At any rate, reconciliation would likely give Biden his only opportunity to pass such a bill. So why back away now, after winning the reconciliation process for his stimulus/relief bill? Because, as Politico reported earlier in the week, Biden can’t even get all of his fellow Democrats to line up behind it. The poison pill for Republicans turned out to make at least a few of Biden’s allies a bit queasy, too:

Democrats’ first obstacle: The plan to include it in their $1.9 trillion relief bill could fall afoul of Senate rules. But the bigger problem could be the Democratic caucus itself, where it’s not clear the package has the unanimous support of 50 Senate Democrats that it needs to become law.

“The real issue is does it get votes.

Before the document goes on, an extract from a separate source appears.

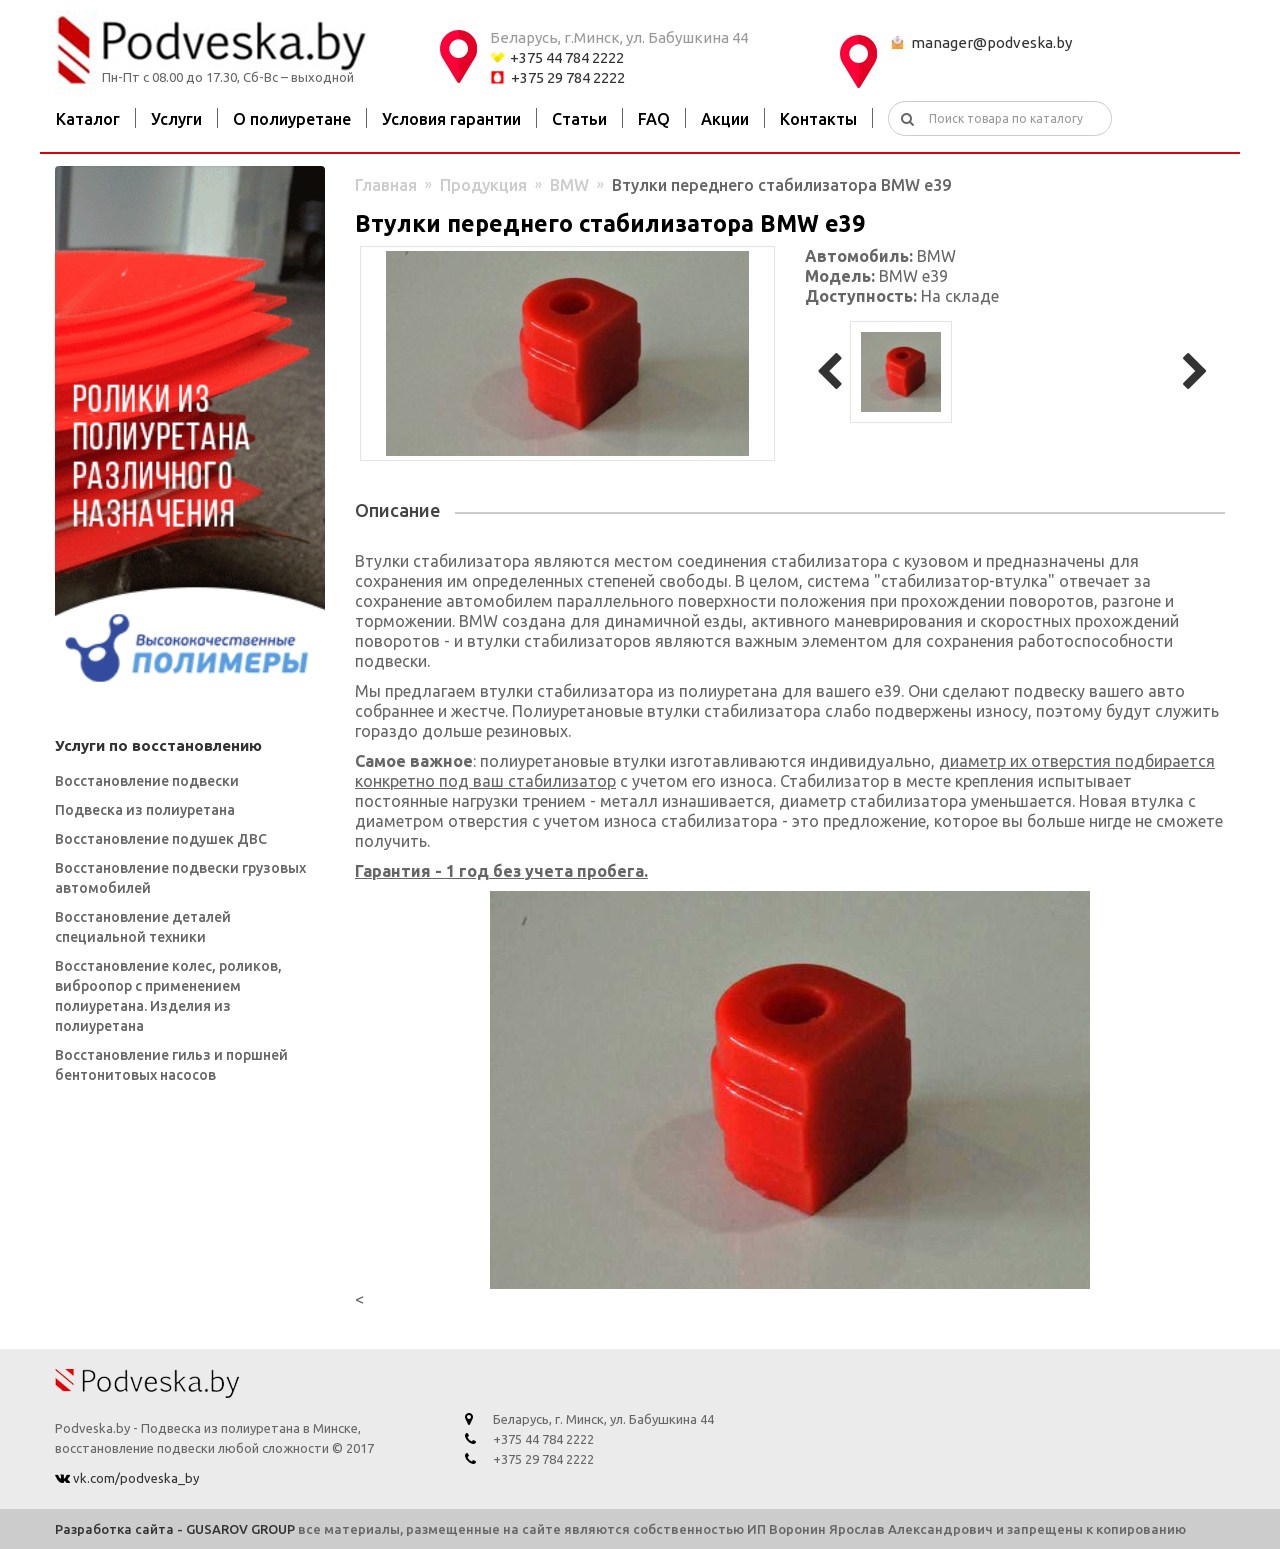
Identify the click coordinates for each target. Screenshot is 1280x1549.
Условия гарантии (451, 119)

Could we do it?” said Sen. Tim Kaine (D-Va.), who supports raising the minimum wage to $15 an hour. “We have Democratic members who have concerns about it and so you wouldn’t want to put something in a reconciliation bill that would then cause it to not get the votes to move forward.”

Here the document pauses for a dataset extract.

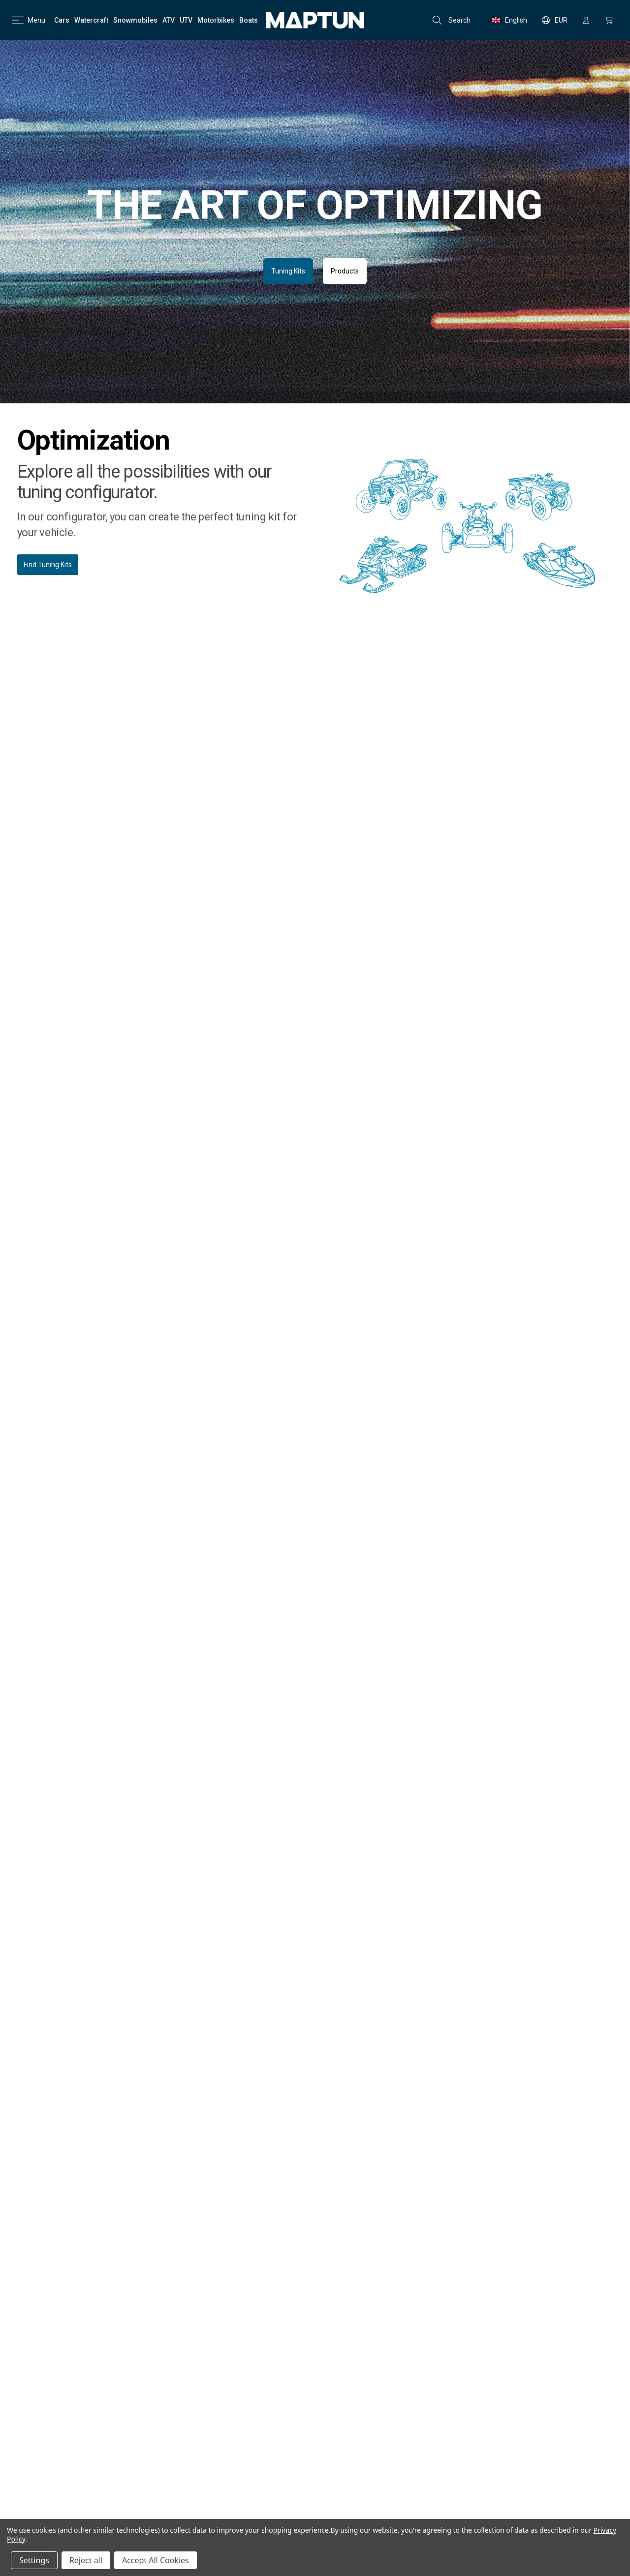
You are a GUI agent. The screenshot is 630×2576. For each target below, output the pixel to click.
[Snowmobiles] (135, 20)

Sen. Joe Manchin (D-W.Va.) has said he opposes a $15 minimum hourly wage, Sen. Jon Tester (D-Mont.) said he’d like to see changes made and several other Democrats have been noncommittal.

The lack of support within the Democratic caucus became clear during the vote-a-rama in Thursday’s overnight session. Sen. Joni Ernst (R-IA) offered an amendment to block any minimum-wage increase from consideration during the pandemic, and the New York Times reported that Democrats appeared to throw in the towel pretty easily:

Senators also agreed to bar any increase in the federal minimum wage, a centerpiece of Mr. Biden’s plan, during the pandemic. … In a potential sign of trouble ahead for a major plank of Mr. Biden’s plan, the Senate agreed to a Republican proposal by Senator Joni Ernst, Republican of Iowa, to prohibit any minimum wage increase during the pandemic.

The measure passed by a voice vote, signaling that Democrats were not attempting to defeat it. Mr. Biden’s stimulus package would increase the wage to $15 per hour by 2025, and Senator Bernie Sanders, independent of Vermont, who has been leading the push for the wage increase in the Senate, said he would not contest Ms. Ernst’s effort because he had never sought to raise it during the pandemic.

But the vote was a signal that the wage increase could be difficult to pass in an evenly split Senate, where at least one Democrat, Senator Joe Manchin III of West Virginia, is on record opposing it.

In other words, Biden doesn’t need glasses to read the writing on the wall. If he tries to force the “fight for $15” into his stimulus bill, Biden and Chuck Schumer risk an embarrassing defeat in the first few weeks of the administration, and on its featured legislative effort. This is a case of being hoist by one’s own petard, too; had Biden left it out of the bill, he might have gained more Republican support — or at least more concessions in exchange for its removal. Now it looks like Biden’s retreating out of weakness rather than superior negotiation skills.

That brings up yet another problem on Biden’s left flank. This is no mere tertiary item on a hobby-horse list for progressives — the “fight for $15” is a core part of their philosophical agenda. This will stoke anger among activists, who will take it out on Chuck Schumer for not going hardline on the filibuster and on Manchin, Sinema, Mark Kelly, and others who aren’t fully on board with the Left’s agenda. Progressives are already threatening to primary Democrats out the majority by 2023, and this betrayal by Biden at least theoretically might accelerate that process into 2021.

Biden and Schumer have been around long enough to know better than to make this kind of mistake, too. Politics is all about setting expectations … and plausible deniability when things go wrong. They shouldn’t have set this expectation without first confirming they had 50 votes on their own side to support it. This is amateur hour on the part of Democratic leadership.